Geysire sind überall auf Island zu finden.

Um das Jahr 870 begann die Kolonisation Islands durch Wikinger aus Norwegen. Der erste Siedler war Ingólfur Arnason. Nach damaliger Gepflogenheit warf er vor der Küste Islands die Hochsitzsäulen seines alten Hauses ins Meer und verkündete, sich dort niederzulassen, wo diese an Land gespült würden. Dies geschah in einer Bucht im Südwesten der Insel. Ingólfur nannte den Ort Reykjavík, ›Rauchbucht‹, vermutlich nach den dampfenden heißen Quellen.
Heute ist Reykjavík die Hauptstadt Islands und das politische, wirtschaftliche und kulturelle Zentrum des Landes.
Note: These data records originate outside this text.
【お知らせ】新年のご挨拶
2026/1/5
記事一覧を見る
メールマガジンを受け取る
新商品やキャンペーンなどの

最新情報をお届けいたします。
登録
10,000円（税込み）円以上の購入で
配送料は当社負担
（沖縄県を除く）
Hier leben rund 125.000 Menschen, in der Hauptstadtregion 200.000. Das ist mehr als die Hälfte aller Isländer.
Reykjavík ist die am nördlichsten gelegene Hauptstadt der Welt, entsprechend bescheiden sind die Temperaturen. Selbst im Hochsommer klettert das Thermometer nur selten über 20 °C. Die Einwohner bezeichnen ihre Stadt gerne als nördliches Italien, denn im Sommer lieben sie es, in Cafés und auf Plätzen draußen zu sitzen.
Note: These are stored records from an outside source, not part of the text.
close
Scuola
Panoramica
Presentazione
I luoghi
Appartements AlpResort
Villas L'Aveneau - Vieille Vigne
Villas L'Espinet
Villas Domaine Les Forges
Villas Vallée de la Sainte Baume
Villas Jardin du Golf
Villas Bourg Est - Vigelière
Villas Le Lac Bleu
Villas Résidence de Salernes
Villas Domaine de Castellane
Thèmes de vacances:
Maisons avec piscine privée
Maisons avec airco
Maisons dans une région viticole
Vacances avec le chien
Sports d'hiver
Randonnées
Überhaupt ist Reykjavík eine Stadt mit viel Lebensqualität, berühmt für ihre hervorragenden Restaurants, ihre Kneipenszene, die coolen, kleinen Designergeschäfte und ihre herrlichen Freibäder. Gespeist werden diese aus den heißen Quellen. Es ist ein großes Vergnügen, nach einem Besichtigungstag bei kühlen Außentemperaturen ein heißes Bad zu nehmen. Die überschaubare Größe Reykjavíks macht die Stadt ideal für Besucher. Die meisten Sehenswürdigkeiten lassen sich bequem zu Fuß erreichen.